What kind of machine and cable is this?


----------



## Plumbducky (Jun 12, 2010)

The machine, cable size and cutter used would be my first question.

I have one but my wife and I can agree on whether we should use it.


----------



## Unclog1776 (Feb 5, 2013)

A pro drain cleaner would go after that again and probably get the line clean. A plumber would sell a replacement. 

*grabs shield and prepares for war*


----------



## MACPLUMB777 (Jun 18, 2008)

I agree with Unclog ! I would try to clear that blockage after all that is why 
the home owner called you out but I would also get him to agree to pay by the hour for all your work,

I always had the attitude that I can clear any drain even if I had to dig it up and replace the drain ! :thumbsup:


----------



## 4Aces Plumbing (Aug 26, 2011)

I would clear it, camera it, and depending on condition of drain, I would offer option for replacement floor contract for drain cleaning every 6 months to year.


----------



## KoleckeINC (Oct 22, 2011)

Sectionals don't get stuck in roots like Spartans. Grabs shield and prepares for war. Get it stuck again and hook it to your tow hitch to pull it out.


----------



## SewerRatz (Apr 25, 2009)

KoleckeINC said:


> Sectionals don't get stuck in roots like Spartans. Grabs shield and prepares for war. Get it stuck again and hook it to your tow hitch to pull it out.


Then you have not rodded in WoodRidge. I have removed more stuck sectional cables from other plumbers than I have drum machine cables.

I am willing to bet that is magnum cable. 

Our policy is to go back in and take smaller bites at the blockage tear all the roots out. If you are really worried, and the line drained send a camera in the line, there is a possibility the line is broken at that root mass and your rod left the pipe and got hung up in the hole.

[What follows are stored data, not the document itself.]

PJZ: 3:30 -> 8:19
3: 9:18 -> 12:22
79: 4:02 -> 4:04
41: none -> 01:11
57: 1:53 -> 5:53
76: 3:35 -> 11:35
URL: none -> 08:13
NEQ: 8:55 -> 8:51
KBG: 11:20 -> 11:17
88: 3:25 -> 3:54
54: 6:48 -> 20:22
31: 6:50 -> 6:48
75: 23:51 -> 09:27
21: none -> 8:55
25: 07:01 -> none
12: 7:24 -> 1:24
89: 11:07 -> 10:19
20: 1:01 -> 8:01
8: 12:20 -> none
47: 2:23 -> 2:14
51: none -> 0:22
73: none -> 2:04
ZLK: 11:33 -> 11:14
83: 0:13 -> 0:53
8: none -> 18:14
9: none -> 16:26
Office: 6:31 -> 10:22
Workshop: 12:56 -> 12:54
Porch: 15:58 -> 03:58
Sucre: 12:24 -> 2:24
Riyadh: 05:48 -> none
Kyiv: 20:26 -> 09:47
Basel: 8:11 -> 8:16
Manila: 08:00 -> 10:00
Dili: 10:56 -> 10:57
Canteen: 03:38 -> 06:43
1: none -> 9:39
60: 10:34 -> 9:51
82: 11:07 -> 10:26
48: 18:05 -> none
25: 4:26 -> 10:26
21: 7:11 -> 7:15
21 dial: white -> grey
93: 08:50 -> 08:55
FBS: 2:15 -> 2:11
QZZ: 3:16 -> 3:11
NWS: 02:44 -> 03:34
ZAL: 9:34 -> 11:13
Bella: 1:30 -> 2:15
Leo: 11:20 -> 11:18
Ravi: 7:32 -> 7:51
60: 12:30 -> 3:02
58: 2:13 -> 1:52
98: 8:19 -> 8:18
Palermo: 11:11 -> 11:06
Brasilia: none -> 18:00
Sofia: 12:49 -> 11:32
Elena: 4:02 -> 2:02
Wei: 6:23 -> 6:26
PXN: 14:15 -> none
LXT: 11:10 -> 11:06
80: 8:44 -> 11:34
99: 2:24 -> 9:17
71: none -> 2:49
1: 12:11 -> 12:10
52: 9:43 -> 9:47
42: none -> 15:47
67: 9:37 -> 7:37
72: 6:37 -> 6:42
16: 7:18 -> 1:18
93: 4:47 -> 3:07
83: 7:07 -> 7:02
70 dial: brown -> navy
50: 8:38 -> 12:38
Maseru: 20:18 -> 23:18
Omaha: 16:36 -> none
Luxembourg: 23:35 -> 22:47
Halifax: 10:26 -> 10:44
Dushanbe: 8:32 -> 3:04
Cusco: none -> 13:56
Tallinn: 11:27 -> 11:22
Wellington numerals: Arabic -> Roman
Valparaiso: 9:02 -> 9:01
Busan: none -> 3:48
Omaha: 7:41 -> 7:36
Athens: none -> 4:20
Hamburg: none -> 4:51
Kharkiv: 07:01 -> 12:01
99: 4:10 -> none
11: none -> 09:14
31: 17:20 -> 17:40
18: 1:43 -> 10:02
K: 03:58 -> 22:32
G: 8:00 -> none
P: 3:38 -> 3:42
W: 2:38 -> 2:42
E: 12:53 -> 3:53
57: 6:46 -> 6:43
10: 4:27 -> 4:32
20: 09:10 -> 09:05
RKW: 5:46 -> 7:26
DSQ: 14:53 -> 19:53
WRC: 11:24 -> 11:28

Only once I was caught in a tight root blockage, the line was open and in the city I was working on they like to witness the roddings and they televise the home owners lines afterwards. Well since the line was open the city guys ran their camera in the overhead sewer I was rodding from to see what I was hung up in. When they got to the joint we saw my blade tangled up in a massive root mass. I had them pull their camera, so I can go at it again. Now that I know I was not in a broken pipe I built up plenty of torque where the 5' of cable between the machine and the clean out started to look like a corkscrew (do not do this if your cable ends and cable are questionable) after the 10th revolution of the 1065 drum the cutter broke free, I pulled out the city televised once again. Then I went back with different cutters to clear the root mass.


----------



## KoleckeINC (Oct 22, 2011)

I don't use cables w/o inner cores. But I do rodders in Woodridge and Darien. Your right some of them of tough. Once had a lawyers office that hadn't been Rodded in 30 years. They only flushed twice a day so nobody noticed. Took 8 hours to finish and we found a root the size of a baseball bat no foolin. But we got it. Usually I ask how long has it been since it was Rodded? Never you say? Ok let me try the spearhead first.


----------



## gear junkie (Jun 20, 2008)

If I'm in the lateral, then I'll be removing the roots. Personally I think the heavy roots require rodding first(I like the dreel for this). Then go in with the root ranger to remove them all. If the line is free flowing then the RR goes in first. But I haven't seen a root stoppage I haven't been able to get out either way. Just gotta have the right equipment and knowledge to do it. 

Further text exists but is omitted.